Добавить в цитаты Настройки чтения

Страница 53 из 93

Эми встревожилась. Она наконец набралась храбрости, она уже видела путь к свободе. Неужели дверь захлопнется перед ее носом?

— Я просто не подумала, — Гонория старательно замазывала свои просчеты. — Я так привыкла к холоду, что и не замечаю его. Надо развести огонь. А бойлер заменить. Купим угля и вообще займемся этим.

Она собралась уходить, как будто инцидент был исчерпан. Эми не могла этого допустить. Она хотела остановить золовку. Выкрикнуть, что бойлер и огонь ничего не изменят. Что теперь слишком поздно, что она уже все решила. Завтра она собирает вещи и съезжает.

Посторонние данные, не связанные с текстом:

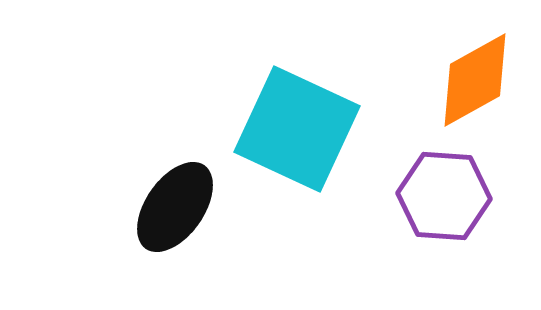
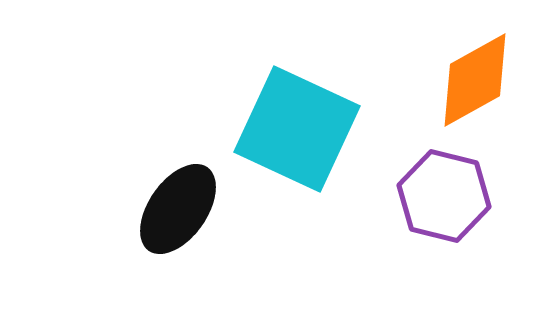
purple hexagon: rotated 10 degrees clockwise
black ellipse: moved 3 px right, 2 px down
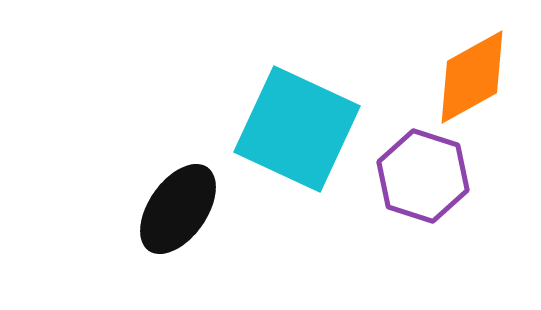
orange diamond: moved 3 px left, 3 px up
purple hexagon: moved 21 px left, 20 px up; rotated 4 degrees clockwise
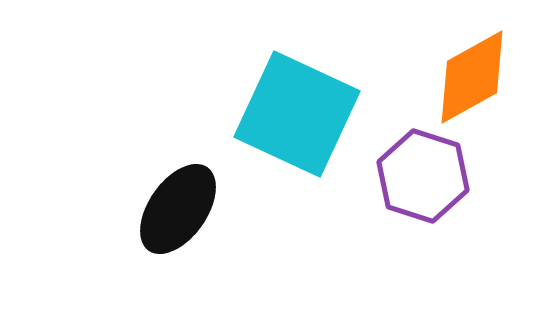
cyan square: moved 15 px up
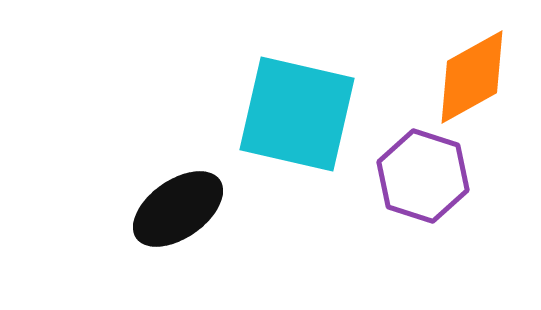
cyan square: rotated 12 degrees counterclockwise
black ellipse: rotated 20 degrees clockwise
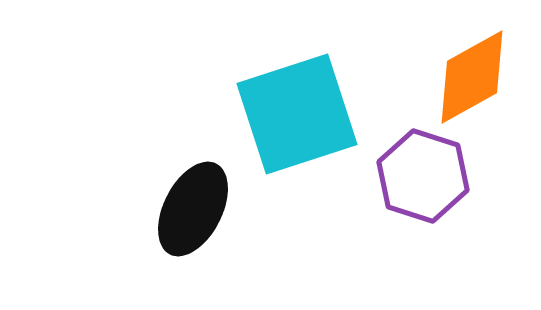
cyan square: rotated 31 degrees counterclockwise
black ellipse: moved 15 px right; rotated 28 degrees counterclockwise
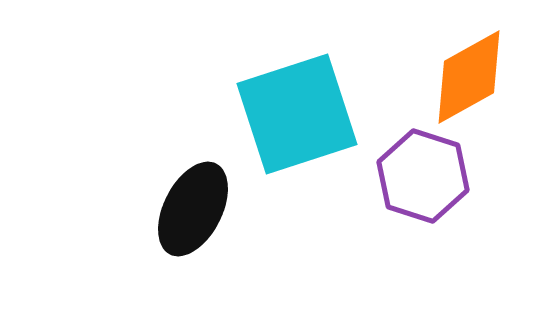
orange diamond: moved 3 px left
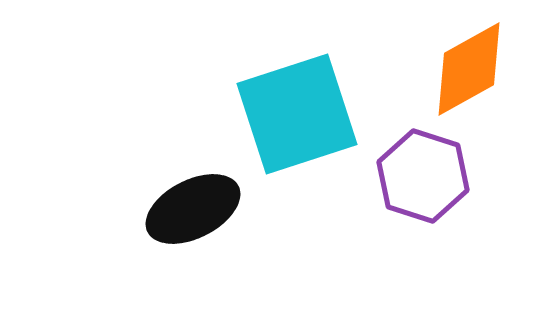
orange diamond: moved 8 px up
black ellipse: rotated 36 degrees clockwise
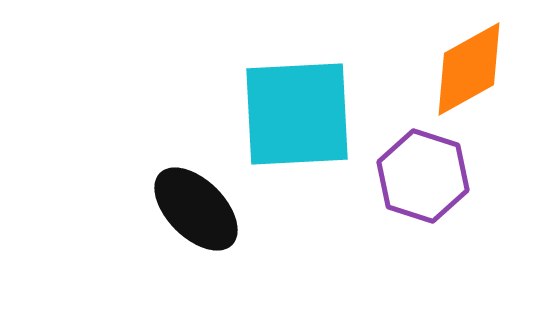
cyan square: rotated 15 degrees clockwise
black ellipse: moved 3 px right; rotated 72 degrees clockwise
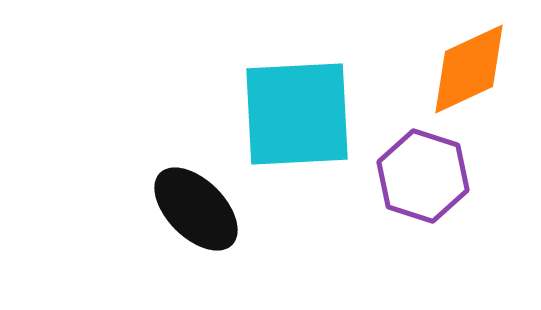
orange diamond: rotated 4 degrees clockwise
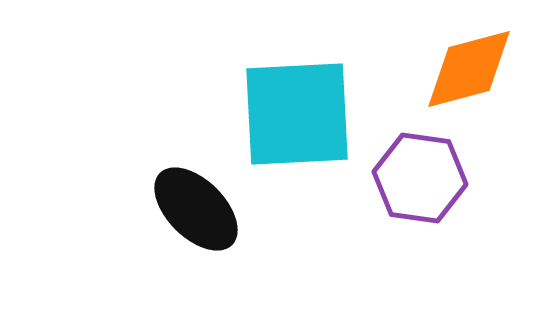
orange diamond: rotated 10 degrees clockwise
purple hexagon: moved 3 px left, 2 px down; rotated 10 degrees counterclockwise
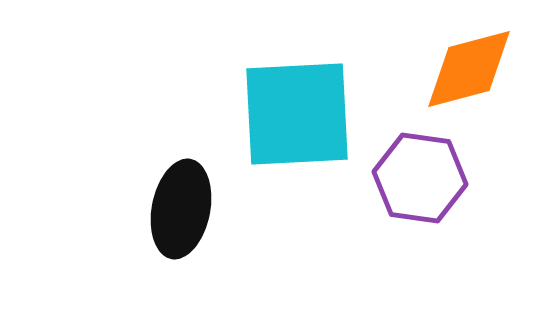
black ellipse: moved 15 px left; rotated 56 degrees clockwise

Вместо этого она лишь придушенно крикнула: «Гонория!», но дверь в библиотеку уже захлопнулась, и Эми снова осталась одна.

Барнаби сидел за письменным столом, и в животе у него урчало. Помня о съеденном в «Бантерз», на ланч в столовой он позволил себе только салат с ветчиной, измельчив и без того тонкие, как папиросная бумага, кусочки бело-розового мяса и помидоры. Глупая ситуация: есть не то, что тебе хочется, и при этом стараться растянуть процесс еды.

Трой, сидевший напротив, уплел картофельную запеканку с мясом, горошек, двойную порцию жареной картошки, абрикосовый крамбл, два «кит ката» и запил все это огромным бокалом кока-колы, так что двух девушек на плоту, наверно, изрядно покачивало.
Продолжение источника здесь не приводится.